Andy Warhol once said “In the future, everyone will be an epidemiologist for 15 minutes.” How right he was. My dear friend Nassim Taleb is one. He tells us to be wary of the inherent fat tails in pandemics. He’s also keeping honest the statisticians, and the media reports of statisticians.
There are some famous quants who’ve become epidemiologists. They’ve written papers on SIR-like models. And we do have our own epidemiologists on wilmott.com. We have several virus threads on the go, including a few on modelling. Take a look at
- How should we deal with the coronavirus pandemic?
- How good or bad are the pandemic warning models?
- Models for Covid-19
- Good things that come out of this pandemic…
- Bad things that come out of this pandemic
- Neutral things that come out of this pandemic
- Who should take the blame?
I also encourage gallows humour on the subject.

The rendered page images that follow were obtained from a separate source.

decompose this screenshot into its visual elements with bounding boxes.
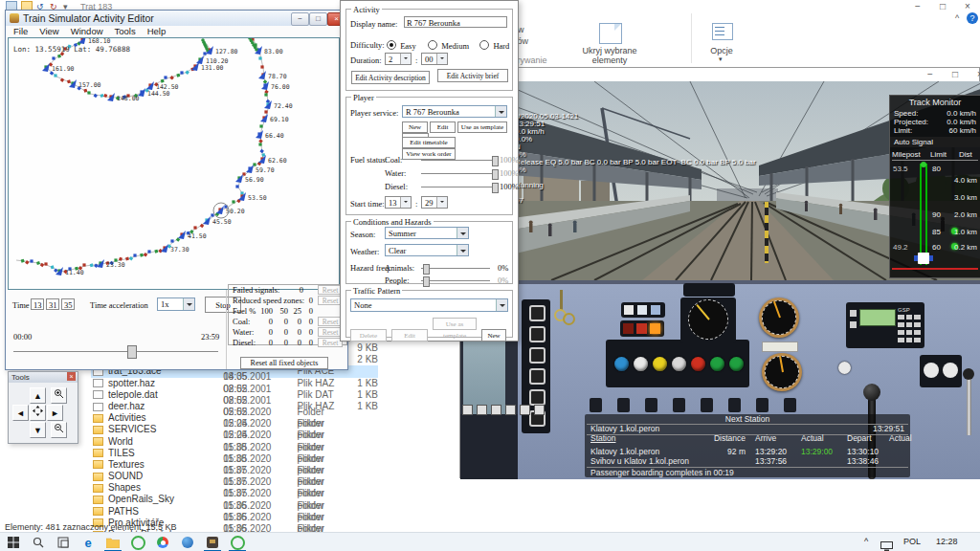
cab-button-green-1[interactable] xyxy=(710,357,724,371)
player-service-button[interactable]: Use as template xyxy=(457,121,507,133)
tools-palette-titlebar[interactable]: Tools × xyxy=(9,372,78,383)
activity-editor-taskbar-icon[interactable] xyxy=(201,535,224,550)
duration-minutes-spinner[interactable]: 00 xyxy=(421,53,448,65)
edit-activity-brief-button[interactable]: Edit Activity brief xyxy=(437,69,508,82)
game-minimize-button[interactable]: − xyxy=(918,68,943,80)
radio-panel[interactable]: GSP xyxy=(846,302,924,348)
start-minute-spinner[interactable]: 29 xyxy=(421,196,448,209)
help-icon[interactable]: ? xyxy=(967,12,978,24)
menu-item[interactable]: File xyxy=(13,26,28,36)
route-map[interactable]: 168.10161.90157.00148.00144.50142.50131.… xyxy=(8,37,340,290)
cab-button-yellow[interactable] xyxy=(653,357,667,371)
menu-item[interactable]: Tools xyxy=(115,26,136,36)
game-close-button[interactable]: × xyxy=(968,68,980,80)
editor-titlebar[interactable]: Train Simulator Activity Editor − □ × xyxy=(6,11,347,27)
pan-down-button[interactable]: ▼ xyxy=(30,422,46,438)
time-acceleration-dropdown[interactable]: 1x xyxy=(157,298,195,311)
reset-all-fixed-objects-button[interactable]: Reset all fixed objects xyxy=(240,357,328,369)
radio-keypad[interactable] xyxy=(898,315,921,343)
close-button[interactable]: × xyxy=(955,0,980,13)
display-name-input[interactable]: R 767 Berounka xyxy=(404,16,507,28)
throttle-lever[interactable] xyxy=(962,368,975,435)
fuel-slider[interactable] xyxy=(421,173,496,174)
minimize-button[interactable]: − xyxy=(905,0,930,13)
pan-left-button[interactable]: ◄ xyxy=(12,405,29,421)
right-button-panel[interactable] xyxy=(920,355,962,387)
time-minute-field[interactable]: 31 xyxy=(46,298,59,310)
menu-item[interactable]: View xyxy=(39,26,58,36)
chrome-icon[interactable] xyxy=(151,535,174,550)
difficulty-option[interactable]: Medium xyxy=(428,40,478,51)
tools-close-icon[interactable]: × xyxy=(67,372,76,381)
fuel-slider-thumb[interactable] xyxy=(492,183,499,193)
traffic-button[interactable]: New xyxy=(481,329,506,342)
lower-button-row[interactable] xyxy=(460,405,546,416)
duration-hours-spinner[interactable]: 2 xyxy=(385,53,412,65)
cab-button-white-2[interactable] xyxy=(672,357,686,371)
menu-item[interactable]: Help xyxy=(147,26,167,36)
task-view-button[interactable] xyxy=(52,535,75,550)
start-button[interactable] xyxy=(2,535,25,550)
time-slider[interactable] xyxy=(13,351,218,352)
search-button[interactable] xyxy=(27,535,50,550)
editor-maximize-button[interactable]: □ xyxy=(309,12,327,26)
traffic-button[interactable]: Edit xyxy=(391,329,428,342)
traffic-button[interactable]: Use as template xyxy=(433,318,477,330)
edit-activity-description-button[interactable]: Edit Activity description xyxy=(351,71,430,84)
animals-slider[interactable] xyxy=(421,268,490,269)
game-maximize-button[interactable]: □ xyxy=(943,68,968,80)
time-second-field[interactable]: 35 xyxy=(61,298,75,310)
people-slider[interactable] xyxy=(421,280,490,281)
radio-icon[interactable] xyxy=(387,40,396,50)
cab-button-green-2[interactable] xyxy=(729,357,744,371)
fuel-slider[interactable] xyxy=(421,187,496,187)
editor-minimize-button[interactable]: − xyxy=(291,12,309,26)
difficulty-option[interactable]: Hard xyxy=(479,40,509,51)
tray-chevron-icon[interactable]: ^ xyxy=(864,537,868,546)
tray-network-icon[interactable] xyxy=(880,538,893,551)
cab-button-blue[interactable] xyxy=(614,357,629,371)
tray-clock[interactable]: 12:28 xyxy=(936,537,958,546)
browser-icon[interactable] xyxy=(176,535,199,550)
traffic-pattern-dropdown[interactable]: None xyxy=(350,298,508,312)
pan-center-button[interactable] xyxy=(30,405,46,421)
people-value: 0% xyxy=(498,276,508,285)
start-hour-spinner[interactable]: 13 xyxy=(385,196,412,209)
traffic-button[interactable]: Delete xyxy=(350,329,387,342)
radio-icon[interactable] xyxy=(428,40,437,50)
game-window-titlebar[interactable]: − □ × xyxy=(460,68,979,81)
button-console[interactable] xyxy=(606,340,749,387)
radio-icon[interactable] xyxy=(479,40,489,50)
time-hour-field[interactable]: 13 xyxy=(31,298,44,310)
zoom-in-button[interactable] xyxy=(51,387,67,404)
cab-button-white-5[interactable] xyxy=(943,363,958,378)
menu-item[interactable]: Window xyxy=(71,26,103,36)
difficulty-option[interactable]: Easy xyxy=(387,40,426,51)
ribbon-collapse-icon[interactable]: ^ xyxy=(955,13,959,23)
player-service-button[interactable]: New xyxy=(402,121,428,133)
time-slider-thumb[interactable] xyxy=(127,345,137,359)
cab-button-white-1[interactable] xyxy=(634,357,648,371)
weather-dropdown[interactable]: Clear xyxy=(385,244,469,256)
season-dropdown[interactable]: Summer xyxy=(385,227,469,239)
cab-button-white-3[interactable] xyxy=(838,362,851,374)
hide-selected-button[interactable]: Ukryj wybrane elementy xyxy=(567,21,653,65)
zoom-out-button[interactable] xyxy=(51,422,67,438)
fuel-slider[interactable] xyxy=(421,160,496,161)
timetable-button[interactable]: Edit timetable xyxy=(402,137,456,148)
tray-language[interactable]: POL xyxy=(903,537,921,546)
pan-right-button[interactable]: ► xyxy=(47,405,63,421)
openrails-game-taskbar-icon[interactable] xyxy=(226,535,249,550)
switch-row[interactable] xyxy=(590,398,814,414)
maximize-button[interactable]: □ xyxy=(930,0,955,13)
player-service-dropdown[interactable]: R 767 Berounka xyxy=(402,105,507,118)
hud-line: Running xyxy=(515,182,756,189)
edge-icon[interactable]: e xyxy=(77,535,100,550)
cab-button-red[interactable] xyxy=(691,357,705,371)
cab-button-white-4[interactable] xyxy=(924,363,939,378)
pan-up-button[interactable]: ▲ xyxy=(30,387,46,404)
openrails-icon[interactable] xyxy=(126,535,149,550)
player-service-button[interactable]: Edit xyxy=(430,121,456,133)
file-explorer-icon[interactable] xyxy=(101,535,124,550)
options-button[interactable]: Opcje ▾ xyxy=(701,21,743,65)
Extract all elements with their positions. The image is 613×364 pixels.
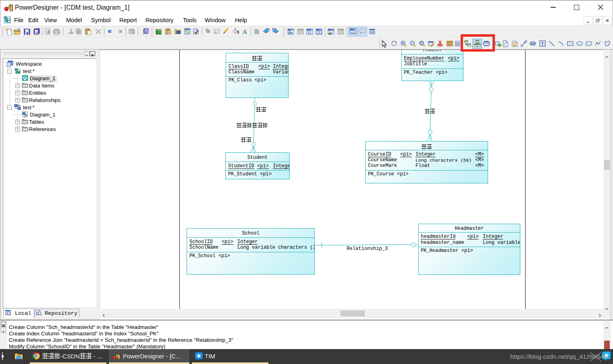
svg-text:?: ? bbox=[145, 31, 147, 35]
svg-text:A: A bbox=[243, 29, 247, 35]
svg-text:T: T bbox=[541, 42, 544, 46]
svg-text:F: F bbox=[78, 31, 80, 33]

David Orrell and I wrote in The Money Formula that quants could learn from mathematical biology. It looks like our wish is coming true. But we hadn’t wanted this to happen at the cost of hundreds of thousands of lives.
Mathematical biology was the hot topic in applied math departments shortly before quant finance took over. I have family members who have researched in the field. To date Jim Murray’s Mathematical Biology is the only math book I’ve ever read in bed. (I’m not the geek some people might think I am. Honest.)
The basic mathematical models of epidemics are rather simple to derive. You have time as the independent variable. Then you have as many dependent variables as you feel comfortable with. (Too few and you miss crucial features. Too many and you end up with models that are as bad as those in economics.) Classically you get first-order ordinary differential equations for quantities like number of susceptibles in the population, number of infected, number recovered/removed. That’s your basic SIR model. You can add any number of bells and whistles. No more than ten minutes’ thought and you’ll probably have an interesting model. Want to model leaky quarantine? Easy, have an index representing the house number. Worried about hospital overload? Make death rate a function of number infected. Spread geographically? Just add spatial variables to get diffusion equations. And so on. So many models, but which is the right one? (And let me also say that there is a lot more to math biology than SIR models.)
Personally I think we need to question what the data means rather than jump in with ever fancier models. It’s hard to distinguish between the effects of lockdown and the effects of decrease in quantity of susceptibles. All models give pretty much the same qualitative behaviour: Short-term exponential increase in infected/deaths that is independent of population size, reaching a peak that is population dependent and then decay as either lockdown works or as susceptibles disappear. In a nutshell, that’s Imperial College versus Oxford University.
The calculation no one wants to make publicly is lives lost now from Covid-19 versus lives lost later through failure to treat other illnesses or through a collapsed economy. Personally I am in favour of a much looser lockdown, one that focuses on the old and vulnerable. I don’t see how current indiscriminate lockdowns is sustainable. Not in those countries that value individuals’ freedoms. The powers that be need to manage the lockdown more sensibly soon, or they will lose any goodwill and control that they, for the moment, have.